Завтра была война

        Николай Ефимович Морозов, участник Великой Отечественной войны.  Тел. 47-00-97 г. Петропавловск-казахский (Записала Любовь Матвеева)


        В Петропавловск приехал я в 1950 году, после окончания Тульской школы машинистов, где  проучился три года. Позади  были трудное детство, оккупация, фронт, потери и приобретения. И стал Петропавловск  для  меня второй родиной. Но в старческих снах – а мне уже за 85 –ясно снится настоящая родина – Орловщина! Среднерусская возвышенность, увалы, овраги, дубовые перелески и смешанные леса…
Весной начинает тлеть опавший дубовый лист, в рощи прилетают соловьи, и кажется в эту пору, что поёт вся Орловская земля! Деревни, бедные и убогие, размётаны по лесам, по оврагам, дорог нет…  Сейчас-то щемит душу оторванность тамошних деревень от всего мира, а что было в пору моего далёкого детства!
Мой отец – Ефим Кириллович Морозов, в своё время стал участником событий революции 1905 года, и у Советской власти  был в авторитете, будучи сельским активистом. Но когда в 1931 году в тех местах началась насильная  коллективизация, не согласился подвергнуть этому свою семью! Отдав дом  в деревне своей старшей, уже замужней дочери, переехал он с семьёй в убогую железнодорожную сторожку в четырёх километрах от города Мценска. Стал работать путевым обходчиком на железной дороге.
 И здесь работал он добросовестно, как привык в своём крестьянском хозяйстве. Настолько добросовестно, что когда в 1936 году в Москве состоялся слёт стахановцев-железнодорожников, он не только был туда послан от Тульской железной дороги, но и получил награду из рук самого наркома -Лазаря Кагановича, как ударник Сталинского призыва!
Сидеть  сложа руки в нашей семье не было заведено, да и скудного отцовского заработка семье не хватало.
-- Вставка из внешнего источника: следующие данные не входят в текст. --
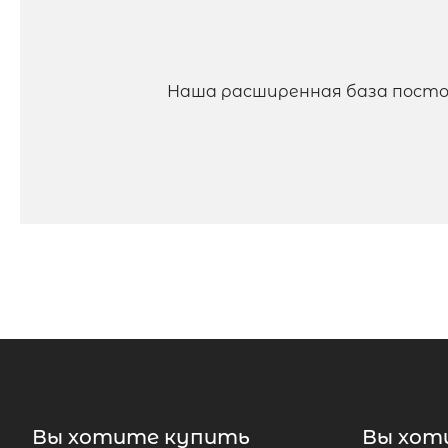
Наша расширенная база посто
Вы хотите купить
Вы хот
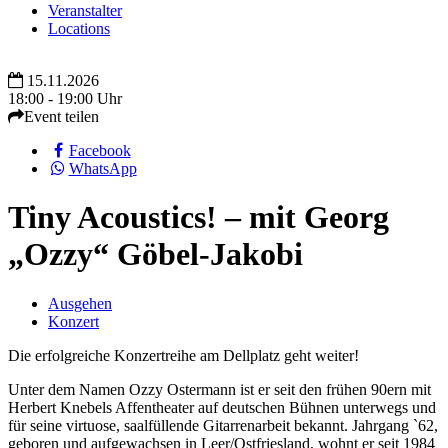
Veranstalter
Locations
15.11.2026
18:00 - 19:00 Uhr
Event teilen
Facebook
WhatsApp
Tiny Acoustics! – mit Georg
„Ozzy“ Göbel-Jakobi
Ausgehen
Konzert
Die erfolgreiche Konzertreihe am Dellplatz geht weiter!
Unter dem Namen Ozzy Ostermann ist er seit den frühen 90ern mit
Herbert Knebels Affentheater auf deutschen Bühnen unterwegs und
für seine virtuose, saalfüllende Gitarrenarbeit bekannt. Jahrgang `62,
geboren und aufgewachsen in Leer/Ostfriesland, wohnt er seit 1984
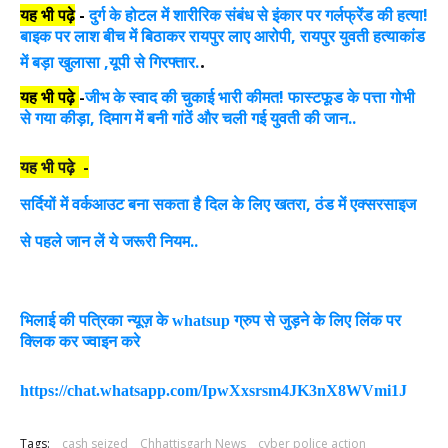
यह भी पढ़े
-
दुर्ग के होटल में शारीरिक संबंध से इंकार पर गर्लफ्रेंड की हत्या!
बाइक पर लाश बीच में बिठाकर रायपुर लाए आरोपी, रायपुर युवती हत्याकांड
.
में बड़ा खुलासा ,यूपी से गिरफ्तार.
यह भी पढ़े
जीभ के स्वाद की चुकाई भारी कीमत! फास्टफूड के पत्ता गोभी
-
से गया कीड़ा, दिमाग में बनी गांठें और चली गई युवती की जान..
यह भी पढ़े -
सर्दियों में वर्कआउट बना सकता है दिल के लिए खतरा, ठंड में एक्सरसाइज
से पहले जान लें ये जरूरी नियम..
भिलाई की पत्रिका न्यूज़ के whatsup ग्रुप से जुड़ने के लिए लिंक पर
क्लिक कर ज्वाइन करे
https://chat.whatsapp.com/IpwXxsrsm4JK3nX8WVmi1J
Tags:
cash seized
Chhattisgarh News
cyber police action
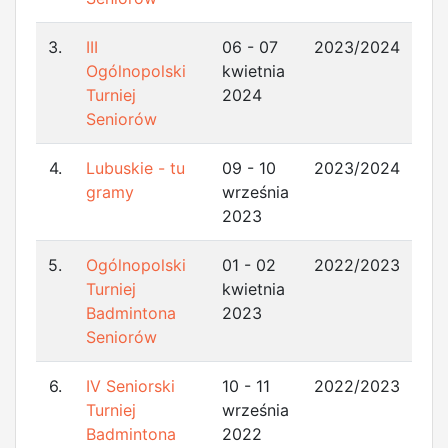
3.
III
06 - 07
2023/2024
Ogólnopolski
kwietnia
Turniej
2024
Seniorów
4.
Lubuskie - tu
09 - 10
2023/2024
gramy
września
2023
5.
Ogólnopolski
01 - 02
2022/2023
Turniej
kwietnia
Badmintona
2023
Seniorów
6.
IV Seniorski
10 - 11
2022/2023
Turniej
września
Badmintona
2022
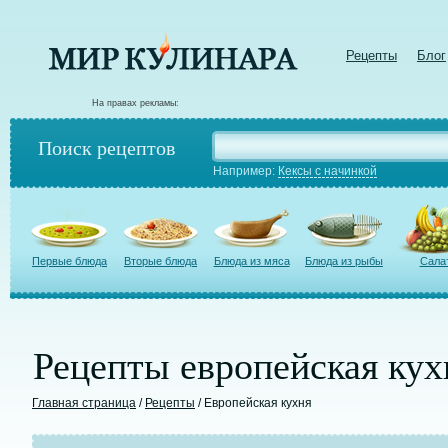
Рецепты
Блог
На правах рекламы:
Поиск рецептов
Например:
Кексы с начинкой
Первые блюда
Вторые блюда
Блюда из мяса
Блюда из рыбы
Сала
Рецепты европейская кух
Главная страница
/
Рецепты
/ Европейская кухня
Надо было чем-то кормиться. На новом месте понемногу завели скотину,  распахали землю вокруг  сторожки – соток двадцать, поставили сарай.  Копать землю лопатой отец не разрешал – считал, что это вредно для земли и урожая. Одалживал он у своего свата лошадь, и сам вспахивал землю, как положено, плугом. Дальше уже –  садить овощи, содержать землю в порядке, было обязанностью матери. Она успешно с этим справлялась, и мы, дети, помогали ей, чем могли.
Весной 1941 года, по какой-то причин, получилась задержка с посадкой картошки.  В середине мая неподалёку от нас в живописной выемке железнодорожного полотна, поросшего елями и сиренью, остановился большой табор цыган. Цыганки – известно – карты в руки, и пошли по деревням. Мужики тоже не прочь были заработать. И нанял мой отец пахать наш огород старого цыгана с лошадью. Помогал и кто-то из его товарищей - железнодорожников. И вот наши двадцать соток были вспаханы, картошка посажена под плуг, и все облегчённо вздохнули.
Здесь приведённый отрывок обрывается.